Do we feel that this has superceded the use of laser weapons in The Cage or was there a period (and can we define it?) where Starfleet went from phase to laser to phaser?
We know that lasers preceded the most modern weapons in at least some applications, as per the "A Private Little War" dialogue:
Scotty: "And were the Klingons behind it, why didn't they give them breechloaders?"
Chekov: "Or machine guns?"
Uhura: "Or old-style hand lasers?"
Starfleet never used breech-loading rifles or machine guns, though, and we have no pressing reason to assume they ever used old-style hand lasers, either. What Pike's team had might have been new-style hand lasers instead, a type of tool never employed as a primary infantry weapon, and merely the third barrel in a multifunction gun that used phaser beams for fighting and laser beams only for cutting.
So no, we can't figure out the timeline here yet, or at least we can't shoot down all lines of speculation.
I'm looking at setting an RPG in the 2180ish era so curious as to what equipment the crew would have access to. I know from the Rise of the Federation novels that transporters were temporarily banned for living tissue outside emergencies due to causing genetic damage, but when was this fixed?
Transporters were banned from moving living tissue before ENT, too. Didn't stop our heroes from using them for exactly that when the show started. So your heroes could be transporting down in tight spots even though their field manuals suggest cargo-only use and have sufficiently vaguely worded recommendations even against emergency use on people.
Onscreen, we haven't heard of this transporter ban. Doesn't mean it could not have existed. Perhaps for about as long as the Warp Five Speed Limit did in TNG? That is, "Yes, it may be bad in theory, but in practice we have no reason to care". With warp, not for the next thousand years. With transporters, perhaps not unless one transports daily, which didn't really happen even with Kirk's heroes?
Shields on Starfleet ships exist as of 2163-4ish, so not a problem there.... ships capable of warp 7 but as maximum speed, so DSC having her ships with sustainable speeds of warp 7 still fits... 2180s ships likely able to cruise at warp 6 with emergency warp 7.5...
These are the real problems, I guess. Onscreen, we don't know when Starfleet got shields, as ENT doesn't tell us that any of the cultures that would soon become early members would have had them yet. Vulcan tractor beams, yes. Klingon shields, yes. But no Vulcan or Andorian or Tellarite shields IIRC.
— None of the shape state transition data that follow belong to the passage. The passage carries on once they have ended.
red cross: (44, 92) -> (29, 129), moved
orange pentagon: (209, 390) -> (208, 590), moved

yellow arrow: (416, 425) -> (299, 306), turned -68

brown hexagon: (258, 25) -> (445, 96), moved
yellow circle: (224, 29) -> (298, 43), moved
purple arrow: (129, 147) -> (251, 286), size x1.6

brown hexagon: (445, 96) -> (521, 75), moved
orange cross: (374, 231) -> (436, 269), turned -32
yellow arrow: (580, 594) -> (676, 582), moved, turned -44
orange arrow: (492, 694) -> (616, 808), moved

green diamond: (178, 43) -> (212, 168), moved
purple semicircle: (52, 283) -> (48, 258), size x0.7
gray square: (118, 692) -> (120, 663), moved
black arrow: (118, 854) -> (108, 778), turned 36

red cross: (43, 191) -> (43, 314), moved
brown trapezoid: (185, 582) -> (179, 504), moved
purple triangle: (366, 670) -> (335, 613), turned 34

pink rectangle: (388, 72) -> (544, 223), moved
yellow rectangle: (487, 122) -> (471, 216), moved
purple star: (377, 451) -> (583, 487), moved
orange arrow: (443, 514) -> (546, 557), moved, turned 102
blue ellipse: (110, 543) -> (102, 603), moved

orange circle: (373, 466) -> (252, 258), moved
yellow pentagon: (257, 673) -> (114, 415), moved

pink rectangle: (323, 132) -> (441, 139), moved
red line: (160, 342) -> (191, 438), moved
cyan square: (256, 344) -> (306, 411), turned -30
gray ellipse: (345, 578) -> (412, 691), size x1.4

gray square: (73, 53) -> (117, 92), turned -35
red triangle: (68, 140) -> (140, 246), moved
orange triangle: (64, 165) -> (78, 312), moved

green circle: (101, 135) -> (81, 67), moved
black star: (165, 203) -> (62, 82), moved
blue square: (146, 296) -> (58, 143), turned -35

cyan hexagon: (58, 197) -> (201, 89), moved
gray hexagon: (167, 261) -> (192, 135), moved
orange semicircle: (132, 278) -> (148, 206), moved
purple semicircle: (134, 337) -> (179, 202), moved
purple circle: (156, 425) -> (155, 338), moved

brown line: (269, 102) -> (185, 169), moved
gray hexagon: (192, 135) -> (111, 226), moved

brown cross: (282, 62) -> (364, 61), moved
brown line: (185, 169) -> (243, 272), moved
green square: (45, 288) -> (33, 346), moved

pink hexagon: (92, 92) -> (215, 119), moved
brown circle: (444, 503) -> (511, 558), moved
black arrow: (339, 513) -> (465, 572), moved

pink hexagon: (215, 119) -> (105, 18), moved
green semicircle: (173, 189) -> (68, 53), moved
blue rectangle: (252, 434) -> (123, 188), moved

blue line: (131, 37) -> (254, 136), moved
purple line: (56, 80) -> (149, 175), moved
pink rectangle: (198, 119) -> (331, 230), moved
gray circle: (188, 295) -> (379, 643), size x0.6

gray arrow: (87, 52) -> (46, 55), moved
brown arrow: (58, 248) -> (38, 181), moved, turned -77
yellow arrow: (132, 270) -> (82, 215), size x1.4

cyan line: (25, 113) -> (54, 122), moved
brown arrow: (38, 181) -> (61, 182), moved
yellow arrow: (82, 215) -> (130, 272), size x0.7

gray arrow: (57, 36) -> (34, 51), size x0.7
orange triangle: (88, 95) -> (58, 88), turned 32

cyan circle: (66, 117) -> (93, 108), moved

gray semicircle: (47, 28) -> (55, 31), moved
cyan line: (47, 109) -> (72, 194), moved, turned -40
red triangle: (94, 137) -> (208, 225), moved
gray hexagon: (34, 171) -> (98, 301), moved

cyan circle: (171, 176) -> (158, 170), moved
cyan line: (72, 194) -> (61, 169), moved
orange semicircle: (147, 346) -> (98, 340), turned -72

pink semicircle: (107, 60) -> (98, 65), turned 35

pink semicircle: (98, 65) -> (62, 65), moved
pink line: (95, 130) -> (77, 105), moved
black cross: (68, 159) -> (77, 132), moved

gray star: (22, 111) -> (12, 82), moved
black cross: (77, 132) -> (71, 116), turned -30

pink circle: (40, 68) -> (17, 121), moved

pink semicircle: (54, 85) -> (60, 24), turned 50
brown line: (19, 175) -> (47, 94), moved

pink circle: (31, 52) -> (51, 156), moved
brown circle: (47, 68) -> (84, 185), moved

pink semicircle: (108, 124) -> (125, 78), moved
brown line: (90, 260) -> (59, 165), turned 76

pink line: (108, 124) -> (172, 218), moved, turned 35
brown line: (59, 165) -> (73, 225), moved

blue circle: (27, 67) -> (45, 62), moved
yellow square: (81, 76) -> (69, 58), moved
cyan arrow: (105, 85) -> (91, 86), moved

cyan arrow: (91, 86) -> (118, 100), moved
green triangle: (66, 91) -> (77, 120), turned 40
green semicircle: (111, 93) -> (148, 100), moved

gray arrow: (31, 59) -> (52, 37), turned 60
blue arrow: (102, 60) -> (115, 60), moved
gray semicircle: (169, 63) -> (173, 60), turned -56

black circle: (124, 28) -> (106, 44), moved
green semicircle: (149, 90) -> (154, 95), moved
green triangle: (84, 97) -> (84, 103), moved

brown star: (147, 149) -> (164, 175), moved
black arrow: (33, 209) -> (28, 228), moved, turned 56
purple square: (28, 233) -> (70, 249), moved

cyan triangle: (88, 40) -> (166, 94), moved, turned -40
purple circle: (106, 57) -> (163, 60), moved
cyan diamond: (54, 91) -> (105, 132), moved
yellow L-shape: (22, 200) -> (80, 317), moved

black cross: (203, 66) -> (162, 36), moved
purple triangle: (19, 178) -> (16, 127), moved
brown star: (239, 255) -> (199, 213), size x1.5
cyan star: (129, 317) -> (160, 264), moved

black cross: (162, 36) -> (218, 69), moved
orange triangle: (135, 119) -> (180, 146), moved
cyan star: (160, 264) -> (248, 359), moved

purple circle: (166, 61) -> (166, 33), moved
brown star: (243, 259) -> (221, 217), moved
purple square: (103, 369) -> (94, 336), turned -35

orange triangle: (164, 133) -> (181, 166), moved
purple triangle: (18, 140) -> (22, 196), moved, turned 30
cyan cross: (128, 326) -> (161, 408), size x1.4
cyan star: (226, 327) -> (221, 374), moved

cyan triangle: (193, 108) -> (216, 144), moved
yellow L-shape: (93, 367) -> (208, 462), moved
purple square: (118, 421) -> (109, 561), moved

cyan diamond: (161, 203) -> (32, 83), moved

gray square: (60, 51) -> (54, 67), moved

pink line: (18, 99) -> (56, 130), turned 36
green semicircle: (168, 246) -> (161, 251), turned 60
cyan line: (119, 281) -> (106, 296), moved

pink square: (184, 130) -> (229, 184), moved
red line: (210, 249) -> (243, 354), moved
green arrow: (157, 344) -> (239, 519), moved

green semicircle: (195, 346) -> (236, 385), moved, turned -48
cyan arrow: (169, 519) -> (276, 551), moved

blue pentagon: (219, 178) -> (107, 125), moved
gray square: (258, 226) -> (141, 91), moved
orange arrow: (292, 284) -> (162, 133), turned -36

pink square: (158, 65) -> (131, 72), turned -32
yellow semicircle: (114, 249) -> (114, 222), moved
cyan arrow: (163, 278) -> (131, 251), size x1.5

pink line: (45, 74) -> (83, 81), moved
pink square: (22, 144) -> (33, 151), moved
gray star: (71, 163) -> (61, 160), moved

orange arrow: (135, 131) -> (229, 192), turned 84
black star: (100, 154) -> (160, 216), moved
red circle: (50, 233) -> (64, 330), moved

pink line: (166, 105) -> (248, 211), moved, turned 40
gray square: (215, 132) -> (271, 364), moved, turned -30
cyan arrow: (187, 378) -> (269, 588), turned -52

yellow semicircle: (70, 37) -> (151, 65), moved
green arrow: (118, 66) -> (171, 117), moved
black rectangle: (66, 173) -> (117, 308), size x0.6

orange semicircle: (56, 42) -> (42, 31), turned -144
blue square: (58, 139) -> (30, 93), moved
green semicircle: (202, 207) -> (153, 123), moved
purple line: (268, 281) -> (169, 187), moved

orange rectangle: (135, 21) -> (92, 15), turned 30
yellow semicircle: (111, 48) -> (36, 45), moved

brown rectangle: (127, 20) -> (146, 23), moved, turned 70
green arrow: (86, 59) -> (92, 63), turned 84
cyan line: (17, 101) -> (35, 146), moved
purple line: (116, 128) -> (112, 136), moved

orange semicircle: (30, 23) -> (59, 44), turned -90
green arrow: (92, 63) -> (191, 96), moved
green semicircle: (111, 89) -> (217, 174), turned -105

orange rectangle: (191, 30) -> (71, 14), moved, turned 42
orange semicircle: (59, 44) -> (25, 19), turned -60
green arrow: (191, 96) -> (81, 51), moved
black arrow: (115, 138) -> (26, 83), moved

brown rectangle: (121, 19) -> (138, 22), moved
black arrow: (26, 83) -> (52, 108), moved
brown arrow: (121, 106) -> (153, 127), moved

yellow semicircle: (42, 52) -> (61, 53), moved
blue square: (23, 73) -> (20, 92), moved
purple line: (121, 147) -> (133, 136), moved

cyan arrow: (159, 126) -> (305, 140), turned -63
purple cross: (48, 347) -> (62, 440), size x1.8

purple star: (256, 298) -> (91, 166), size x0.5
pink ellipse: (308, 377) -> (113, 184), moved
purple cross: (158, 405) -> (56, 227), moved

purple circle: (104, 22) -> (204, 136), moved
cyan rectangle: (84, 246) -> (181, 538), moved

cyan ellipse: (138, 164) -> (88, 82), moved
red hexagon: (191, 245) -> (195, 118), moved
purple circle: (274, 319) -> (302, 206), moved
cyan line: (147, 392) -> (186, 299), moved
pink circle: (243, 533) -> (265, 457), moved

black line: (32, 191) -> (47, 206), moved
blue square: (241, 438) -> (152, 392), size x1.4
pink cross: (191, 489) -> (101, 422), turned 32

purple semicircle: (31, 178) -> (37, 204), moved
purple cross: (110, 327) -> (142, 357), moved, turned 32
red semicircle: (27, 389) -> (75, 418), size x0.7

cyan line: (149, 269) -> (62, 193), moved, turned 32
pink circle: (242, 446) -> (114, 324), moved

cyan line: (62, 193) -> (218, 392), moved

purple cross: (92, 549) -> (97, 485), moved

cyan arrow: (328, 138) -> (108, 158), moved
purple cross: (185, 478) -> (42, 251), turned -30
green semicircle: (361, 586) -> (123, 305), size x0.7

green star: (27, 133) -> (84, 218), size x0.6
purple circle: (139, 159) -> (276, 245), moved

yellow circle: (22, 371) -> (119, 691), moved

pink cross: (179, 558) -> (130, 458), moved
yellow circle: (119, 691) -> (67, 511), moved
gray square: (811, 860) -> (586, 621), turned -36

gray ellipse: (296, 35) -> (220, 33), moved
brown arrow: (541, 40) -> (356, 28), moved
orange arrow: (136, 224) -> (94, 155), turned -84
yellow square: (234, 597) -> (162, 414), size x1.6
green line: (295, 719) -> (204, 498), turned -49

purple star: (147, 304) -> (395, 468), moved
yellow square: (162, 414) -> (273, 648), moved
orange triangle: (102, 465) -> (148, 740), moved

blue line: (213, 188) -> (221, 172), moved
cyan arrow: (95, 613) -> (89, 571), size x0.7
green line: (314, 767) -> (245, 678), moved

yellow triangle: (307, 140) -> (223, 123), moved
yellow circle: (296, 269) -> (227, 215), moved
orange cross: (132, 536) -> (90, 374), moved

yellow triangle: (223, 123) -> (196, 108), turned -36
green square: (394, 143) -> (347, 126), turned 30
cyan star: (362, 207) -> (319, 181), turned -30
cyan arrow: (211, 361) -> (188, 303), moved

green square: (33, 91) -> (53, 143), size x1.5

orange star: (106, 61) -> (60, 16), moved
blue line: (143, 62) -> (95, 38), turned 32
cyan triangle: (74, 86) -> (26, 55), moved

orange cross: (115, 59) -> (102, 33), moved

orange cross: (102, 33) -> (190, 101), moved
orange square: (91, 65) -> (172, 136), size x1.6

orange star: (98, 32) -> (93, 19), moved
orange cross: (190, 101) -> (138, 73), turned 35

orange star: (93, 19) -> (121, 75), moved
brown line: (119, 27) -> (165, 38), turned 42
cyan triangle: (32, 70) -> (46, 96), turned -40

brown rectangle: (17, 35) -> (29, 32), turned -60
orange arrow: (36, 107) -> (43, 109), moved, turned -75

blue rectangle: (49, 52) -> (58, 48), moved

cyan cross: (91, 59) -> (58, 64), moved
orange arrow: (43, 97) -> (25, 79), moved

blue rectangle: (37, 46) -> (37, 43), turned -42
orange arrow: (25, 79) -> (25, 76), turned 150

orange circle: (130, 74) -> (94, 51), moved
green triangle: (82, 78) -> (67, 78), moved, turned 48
As for "ships" being able to move at a given warp speed, I think that's a bit broad. Some ships are likely to be faster than others in every era. And in neither DSC nor TOS do we hear of the hero ship being particularly fast for her era - we later learn the TOS ship established speed records all right, but those came from alien manipulation the heroes seem to be unable to reproduce.
You could probably freely choose the speed for a 2180s vessel from anywhere between warp 2 (which is perfectly good for interstellar freighters in TOS still) and warp 10 (which Kirk's ship could do when pressed, even though Scotty thought anything beyond warp 7 was a big risk). At most, you might mind the idea from "The Cage" that "our new ships can-". That is, ships from after the 2230s-40s can reach Earth from Talos markedly faster than ships from before the 2230s-40s. Steady evolution or a sudden jump? You decide.